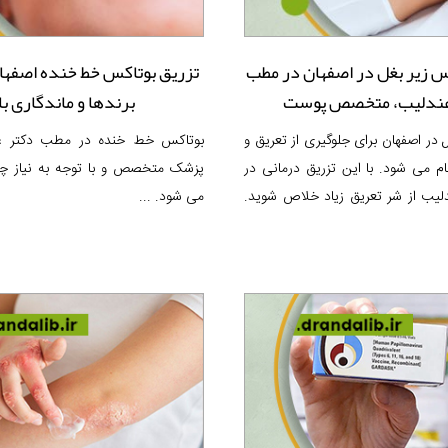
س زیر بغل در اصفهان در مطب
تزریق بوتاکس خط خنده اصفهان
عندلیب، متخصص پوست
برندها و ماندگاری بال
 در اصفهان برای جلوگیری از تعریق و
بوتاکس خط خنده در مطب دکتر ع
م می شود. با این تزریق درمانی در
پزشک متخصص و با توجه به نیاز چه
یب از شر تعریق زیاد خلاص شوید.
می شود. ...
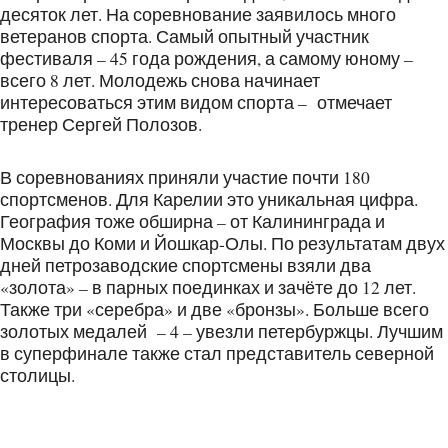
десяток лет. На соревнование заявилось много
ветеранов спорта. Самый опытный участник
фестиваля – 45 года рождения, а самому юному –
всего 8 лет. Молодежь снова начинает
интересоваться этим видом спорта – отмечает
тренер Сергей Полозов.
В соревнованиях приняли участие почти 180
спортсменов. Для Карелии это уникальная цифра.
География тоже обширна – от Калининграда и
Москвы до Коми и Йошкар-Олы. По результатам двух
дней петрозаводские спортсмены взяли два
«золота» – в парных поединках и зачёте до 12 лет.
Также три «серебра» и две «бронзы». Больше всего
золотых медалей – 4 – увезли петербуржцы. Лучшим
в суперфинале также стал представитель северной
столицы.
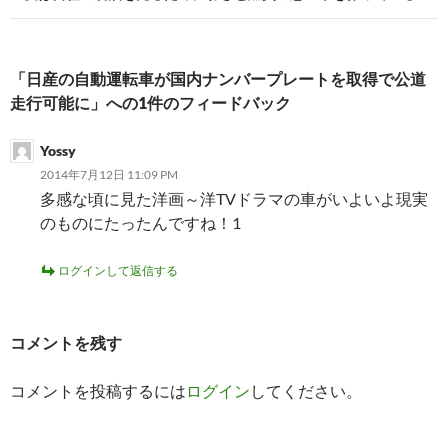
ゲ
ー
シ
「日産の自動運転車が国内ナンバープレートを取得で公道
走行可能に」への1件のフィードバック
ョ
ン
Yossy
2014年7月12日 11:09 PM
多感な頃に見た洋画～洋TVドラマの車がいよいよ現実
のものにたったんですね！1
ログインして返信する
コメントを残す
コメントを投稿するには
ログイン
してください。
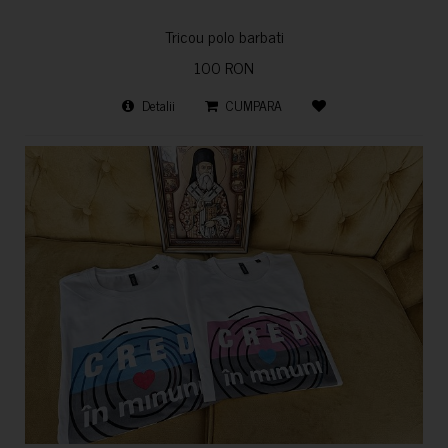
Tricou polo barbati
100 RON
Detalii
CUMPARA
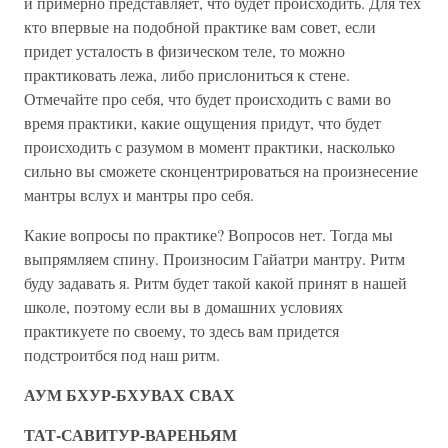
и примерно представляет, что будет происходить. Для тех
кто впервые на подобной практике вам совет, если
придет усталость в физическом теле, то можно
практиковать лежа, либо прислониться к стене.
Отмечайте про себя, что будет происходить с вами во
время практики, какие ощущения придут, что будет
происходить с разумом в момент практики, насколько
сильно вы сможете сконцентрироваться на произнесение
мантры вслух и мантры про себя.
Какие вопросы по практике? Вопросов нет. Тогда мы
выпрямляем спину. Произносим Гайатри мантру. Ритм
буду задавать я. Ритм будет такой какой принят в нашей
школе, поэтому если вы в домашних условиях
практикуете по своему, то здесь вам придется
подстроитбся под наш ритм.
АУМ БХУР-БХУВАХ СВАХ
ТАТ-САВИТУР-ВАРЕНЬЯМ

::::::::::

What you have to do: When you repeat the material above, keep every word exact and leave out the pictures.

Task solution:
س زیر بغل در اصفهان در مطب
تزریق بوتاکس خط خنده اصفهان
عندلیب، متخصص پوست
برندها و ماندگاری بال
 در اصفهان برای جلوگیری از تعریق و
بوتاکس خط خنده در مطب دکتر ع
م می شود. با این تزریق درمانی در
پزشک متخصص و با توجه به نیاز چه
یب از شر تعریق زیاد خلاص شوید.
می شود. ...
десяток лет. На соревнование заявилось много
ветеранов спорта. Самый опытный участник
фестиваля – 45 года рождения, а самому юному –
всего 8 лет. Молодежь снова начинает
интересоваться этим видом спорта – отмечает
тренер Сергей Полозов.
В соревнованиях приняли участие почти 180
спортсменов. Для Карелии это уникальная цифра.
География тоже обширна – от Калининграда и
Москвы до Коми и Йошкар-Олы. По результатам двух
дней петрозаводские спортсмены взяли два
«золота» – в парных поединках и зачёте до 12 лет.
Также три «серебра» и две «бронзы». Больше всего
золотых медалей – 4 – увезли петербуржцы. Лучшим
в суперфинале также стал представитель северной
столицы.
ゲ
ー
シ
「日産の自動運転車が国内ナンバープレートを取得で公道
走行可能に」への1件のフィードバック
ョ
ン
Yossy
2014年7月12日 11:09 PM
多感な頃に見た洋画～洋TVドラマの車がいよいよ現実
のものにたったんですね！1
ログインして返信する
コメントを残す
コメントを投稿するには
ログイン
してください。
Tricou polo barbati
100 RON
Detalii
CUMPARA
и примерно представляет, что будет происходить. Для тех
кто впервые на подобной практике вам совет, если
придет усталость в физическом теле, то можно
практиковать лежа, либо прислониться к стене.
Отмечайте про себя, что будет происходить с вами во
время практики, какие ощущения придут, что будет
происходить с разумом в момент практики, насколько
сильно вы сможете сконцентрироваться на произнесение
мантры вслух и мантры про себя.
Какие вопросы по практике? Вопросов нет. Тогда мы
выпрямляем спину. Произносим Гайатри мантру. Ритм
буду задавать я. Ритм будет такой какой принят в нашей
школе, поэтому если вы в домашних условиях
практикуете по своему, то здесь вам придется
подстроитбся под наш ритм.
АУМ БХУР-БХУВАХ СВАХ
ТАТ-САВИТУР-ВАРЕНЬЯМ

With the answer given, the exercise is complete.